Book review: Tame Your Inner Critic - be glad about life's good bits

American reiki master and psychic healer's latest self-help guide urges readers to find their internal wisdom, but some may find her ideas wacky or even absurd

PUBLISHED : Monday, 18 May, 2015, 6:00am
UPDATED : Tuesday, 19 May, 2015, 8:21pm

Tame Your Inner Critic:

Find Peace & Contentment to Live Your Life on Purpose

Della Temple

Della Temple must be one of the most versatile seers in the self-help sphere. On one level, Temple is a certified reiki master, who has studied clairvoyance and psychic healing at Boulder Psychic Institute in Colorado.

On the other, she boasts a bachelor's degree in business administration and accounting, and a master's degree in organisational leadership - "string theory for business nerds", her potted profile says, adding that she twins her love of anything analytical with a broad interest in quantum physics and the energetic healing world.

The all-rounder opens her new personal growth guide, Tame Your Inner Critic, with a bold confession. "My inner critic used to be very loud and very obnoxious. It told me I couldn't do many of the things I wanted to do, that I was too small, too unprepared, too opinionated, or not good enough," she writes.

Through her book, you'll supposedly learn how to harness your innate intuition and dump self-critical judgments that may have gained traction in your head. She claims it can help you achieve purpose and happiness.

"Find your true north - your own internal wisdom that is connected to the divine and gives you guidance," the blurb says. Grand claims.

As thoughts enter your mind, which they will, allow them to float by
Della Temple

Every chapter in Temple's book ends with mental exercise sections marked by abstraction; references to psychic soap bubbles and "grounding cords" pepper the text.

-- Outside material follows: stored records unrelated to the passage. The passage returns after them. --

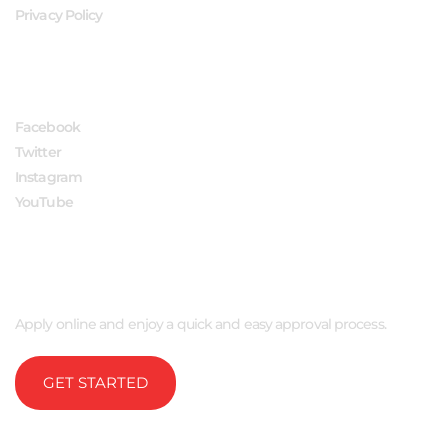
Privacy Policy
FOLLOW US
Facebook
Twitter
Instagram
YouTube
APPLY NOW
Apply online and enjoy a quick and easy approval process.
GET STARTED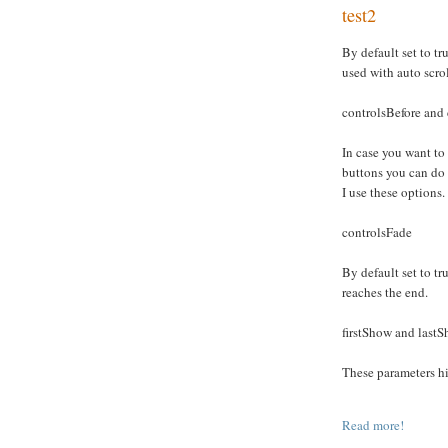
test2
By default set to tru
used with auto scro
controlsBefore and 
In case you want to
buttons you can do
I use these options.
controlsFade
By default set to tru
reaches the end.
firstShow and last
These parameters hid
Read more!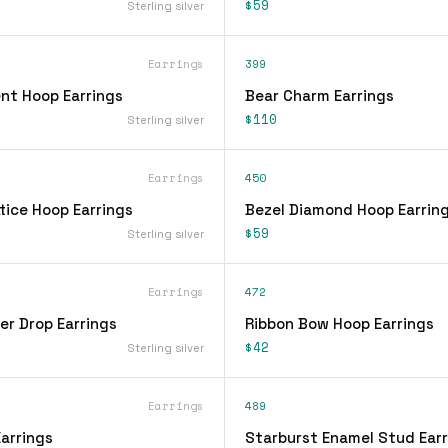
$59
Sterling silver
Earrings
399
nt Hoop Earrings
Bear Charm Earrings
$110
Sterling silver
Earrings
450
tice Hoop Earrings
Bezel Diamond Hoop Earrin
$59
Sterling silver
Earrings
472
er Drop Earrings
Ribbon Bow Hoop Earrings
$42
Sterling silver
Earrings
489
arrings
Starburst Enamel Stud Earr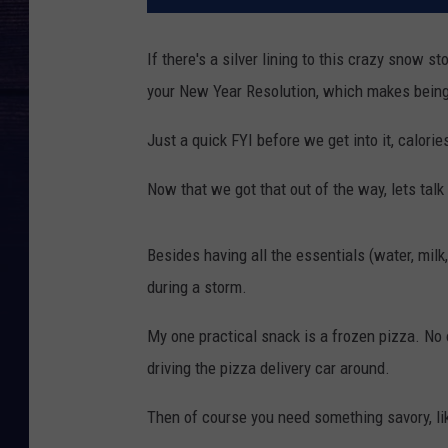
If there's a silver lining to this crazy snow s
your New Year Resolution, which makes being 
Just a quick FYI before we get into it, calo
Now that we got that out of the way, lets talk
Besides having all the essentials (water, mil
during a storm.
My one practical snack is a frozen pizza. No
driving the pizza delivery car around.
Then of course you need something savory, li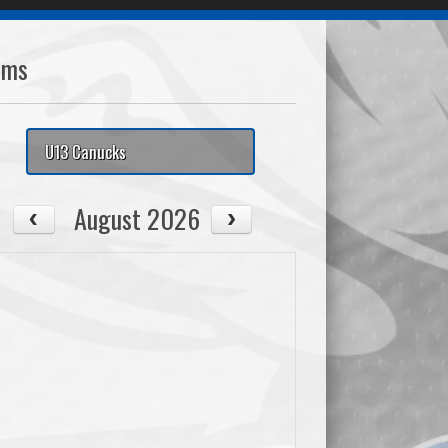
ams
U13 Canucks
August 2026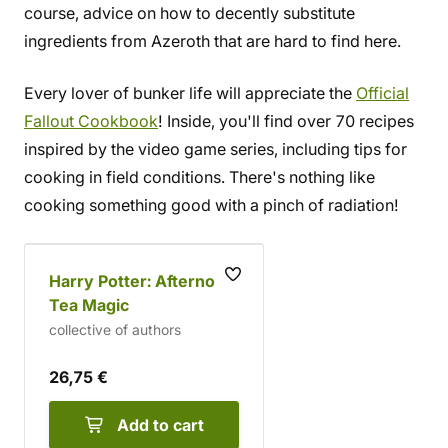
course, advice on how to decently substitute
ingredients from Azeroth that are hard to find here.
Every lover of bunker life will appreciate the
Official
Fallout Cookbook
! Inside, you'll find over 70 recipes
inspired by the video game series, including tips for
cooking in field conditions. There's nothing like
cooking something good with a pinch of radiation!
Harry Potter: Afternoon
Tea Magic
collective of authors
26,75 €
Add to cart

Some readers might find the tone of Temple's advice, which can lend itself to parody, too new-age. Just look at her claim that human auras are oval-shaped and extend 46 centimetres in all directions.

Then there is her embrace of chakras, described as "as energetic way stations linking our spirit to our physical body".

Temple's core healing technique is visualisation, and she claims that everyone is a giant magnet attracting outcomes in tune with their thoughts and feelings. Temple flirts with absurdity when she claims that a friend called Laurel intuitively knows she will find a great place to park her car, and so always does.

The analysis sounds wacky or "woo-woo", to cite the words that Temple enlists when gamely admitting some readers may harbour doubts about her psychic slant.

Still, as she argues, her spiritual take on self-improvement is less offbeat than might be supposed.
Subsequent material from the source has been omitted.